🤖 AI Summary
Long-horizon embodied intelligence in physical environments faces multiple safety challenges, including semantic misalignment, error propagation, execution drift, and contact-intensive manipulation. Existing research lacks systematic integration across planning, policy, and execution layers. This work proposes a unified cross-layer safety analysis framework that categorizes safety mechanisms according to intervention timing—planning-time, policy-time, and execution-time—and evaluates their evidential strength based on formal guarantees, statistical support, and empirical heuristics. Through a comprehensive literature review and taxonomic analysis, the study clarifies the distinct roles of core capabilities, safety mechanisms, and evaluation methodologies, identifies critical gaps—particularly in policy-time safety, formal assurances for contact-rich tasks, and dedicated benchmarks—and outlines future directions for cross-layer safety assurance, evaluation design, and safe deployment.
📝 Abstract
Embodied AI systems are increasingly expected to reason and act over extended horizons in physical environments.
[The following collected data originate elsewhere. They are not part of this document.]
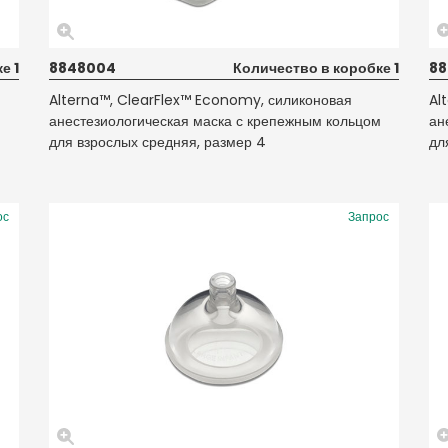
е 1
8848004
Количество в коробке 1
88
Alterna™, ClearFlex™ Economy, силиконовая
Al
м
анестезиологическая маска с крепежным кольцом
ан
для взрослых средняя, размер 4
дл
ос
Запрос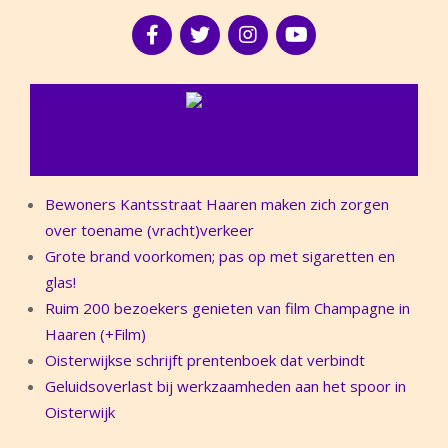
NIEUWS
Bewoners Kantsstraat Haaren maken zich zorgen
over toename (vracht)verkeer
Grote brand voorkomen; pas op met sigaretten en
glas!
Ruim 200 bezoekers genieten van film Champagne in
Haaren (+Film)
Oisterwijkse schrijft prentenboek dat verbindt
Geluidsoverlast bij werkzaamheden aan het spoor in
Oisterwijk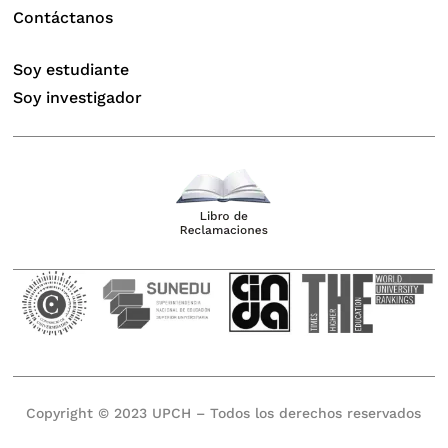
Contáctanos
Soy estudiante
Soy investigador
Copyright © 2023 UPCH – Todos los derechos reservados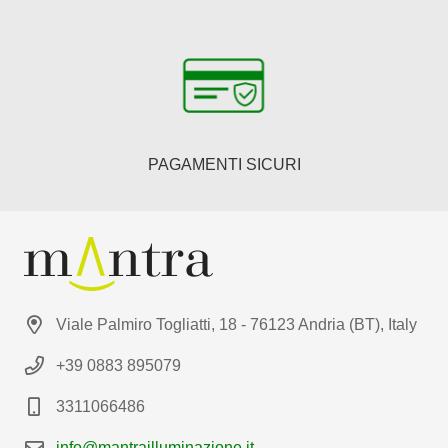
PAGAMENTI SICURI
Viale Palmiro Togliatti, 18 - 76123 Andria (BT), Italy
+39 0883 895079
3311066486
info@mantrailluminazione.it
This growing capability brings safety to the foreground, because failures in the physical world can harm people, damage objects, and disrupt workplaces. Although safe embodied AI has attracted substantial attention, the literature remains fragmented across planning, policy design, and runtime execution. Long-horizon robotic manipulation is a particularly revealing anchor domain for this problem because semantic misgrounding, subtask-level error propagation, execution drift, and contact-rich physical risk can accumulate within the same closed-loop system. This survey therefore provides a structured review of safety in long-horizon robotic manipulation from an embodied AI perspective. We organize the literature by intervention locus, covering planning-time, policy-time, and execution-time safety, and we analyze the strength of the evidence that each line of work provides, distinguishing formal guarantees, statistical support, and empirical safety heuristics. This framework clarifies the distinct roles of backbone capability papers, direct safety mechanisms, and benchmark or evaluation studies, while exposing where current safety claims are well supported and where they remain indirect. We identify persistent gaps, including limited evidence for policy-time safety, weak formal support for contact-rich long-horizon manipulation, immature uncertainty-triggered intervention, and a shortage of manipulation-specific safety benchmarks. We conclude by outlining research directions for cross-layer assurance, evaluation design, and safer deployment of long-horizon robotic agents in real-world settings.